We are using a Web gateway 7.1 and would like to block all executables including .com files.
We see that they gateway does not have the .com in the application catorogy list.
Currently i have the bellow rule set for "request", "responses" and "embedded objects"
MediaType.FromFileExtension contains .com
MediaType.FromFileExtension contains application/octet-stream
MediaType.FromFileExtension contains text/plain
That is working fine and blocking .com files
a .txt file also has a text/plain mime and these are blocked now is well.
So the question is:
is it possible to block .com file and let .txt files not?
-> Extra info
i tried google, searching the KB but did not find anything.
You can try adding an exception for .txt file by using property "MediaType.FromFileExtension" >> contains >> .txt.

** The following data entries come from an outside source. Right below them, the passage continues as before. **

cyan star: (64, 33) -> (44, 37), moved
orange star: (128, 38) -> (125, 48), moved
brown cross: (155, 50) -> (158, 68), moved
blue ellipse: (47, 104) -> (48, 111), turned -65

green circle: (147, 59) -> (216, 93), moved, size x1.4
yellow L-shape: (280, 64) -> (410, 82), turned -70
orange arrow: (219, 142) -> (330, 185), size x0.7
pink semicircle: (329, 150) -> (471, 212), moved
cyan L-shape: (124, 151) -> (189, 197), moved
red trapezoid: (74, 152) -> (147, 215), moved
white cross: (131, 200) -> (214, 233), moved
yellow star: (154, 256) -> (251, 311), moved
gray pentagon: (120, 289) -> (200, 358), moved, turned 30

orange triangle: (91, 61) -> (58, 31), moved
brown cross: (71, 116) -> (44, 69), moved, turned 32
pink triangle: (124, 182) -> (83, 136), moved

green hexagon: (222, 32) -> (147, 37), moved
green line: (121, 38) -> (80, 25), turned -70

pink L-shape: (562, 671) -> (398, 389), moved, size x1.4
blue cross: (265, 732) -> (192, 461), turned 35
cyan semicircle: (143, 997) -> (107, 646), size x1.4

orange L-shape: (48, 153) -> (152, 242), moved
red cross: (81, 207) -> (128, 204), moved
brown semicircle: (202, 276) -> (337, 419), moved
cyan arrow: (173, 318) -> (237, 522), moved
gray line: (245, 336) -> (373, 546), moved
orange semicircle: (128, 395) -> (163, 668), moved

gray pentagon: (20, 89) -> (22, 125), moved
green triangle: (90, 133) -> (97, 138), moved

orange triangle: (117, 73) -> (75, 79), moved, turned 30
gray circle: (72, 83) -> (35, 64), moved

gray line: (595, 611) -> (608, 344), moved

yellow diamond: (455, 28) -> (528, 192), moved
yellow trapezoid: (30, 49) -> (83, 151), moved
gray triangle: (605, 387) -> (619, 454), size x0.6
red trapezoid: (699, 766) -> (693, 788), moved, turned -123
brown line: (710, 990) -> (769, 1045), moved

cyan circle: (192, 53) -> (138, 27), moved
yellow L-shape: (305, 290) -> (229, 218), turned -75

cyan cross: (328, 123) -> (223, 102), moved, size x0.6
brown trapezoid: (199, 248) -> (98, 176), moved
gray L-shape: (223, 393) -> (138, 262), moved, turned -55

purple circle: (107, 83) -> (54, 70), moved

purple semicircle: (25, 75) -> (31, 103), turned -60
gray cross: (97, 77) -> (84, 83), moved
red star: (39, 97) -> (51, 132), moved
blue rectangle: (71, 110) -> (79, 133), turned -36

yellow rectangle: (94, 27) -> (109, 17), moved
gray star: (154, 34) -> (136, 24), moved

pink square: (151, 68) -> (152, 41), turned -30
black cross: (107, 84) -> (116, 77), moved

You can eitther create this exception a very top rule in the rule set with the action "Stop rule set" or in Rule set criteria itself with an "And" function.
For that we can add one more proeporty : MediaType. MagicBytesMismatch in conjunction to MediaType.FromFileExtension ("And" function inthe same rule criteria).
MediaType. MagicBytesMismatch is a boolean type and below is the description:
If true, the media type specified in the header sent with the media does not match the type that was found on the appliance by examining the magic bytes actually contained in the media
This will ensure that if someone renames the file to .txt the magic bytes mistmatch in the same rule criteria will not allow to pass through.
This is just for clarification...
In general, reliable detection of .com files isn't possible without performance degradation. This happens because .com file is just set of bytes, that is loaded into memory at specific addresses. And sometime, they could look like normal text file. For normal text files we're performing some kind of character frequency analysis, to distinguish them from binary files.
From my experience I can say, that rules above could produce a lot of false positives, for example, match binary content in MS Office files, or something like.
P.S. Do we have any modern malware in the .com format? I thought, that they all finished to exist
I've talked about theoretical possibility, not existing implementation...
What is the real need for blocking .com files? most of .com files that I found in Windows, are standard MZ-format executables.
You can try to write rule like, if MediaType.EnsuredTypes not equal to MediaType.FromExtension, then block - it will block all files, whose media types aren't matched to given file extension. Or you can use MediaType.MagicBytesMismatch to check detected mime type against mime type sent by server
Also remember that "MediaType.MagicBytesMismatch" rule or "MediaType.EnsuredTypes not equal to MediaType.FromExtension" rule should be before whitelist rule "MediaType.FromFileExtension" >> contains >> .txt."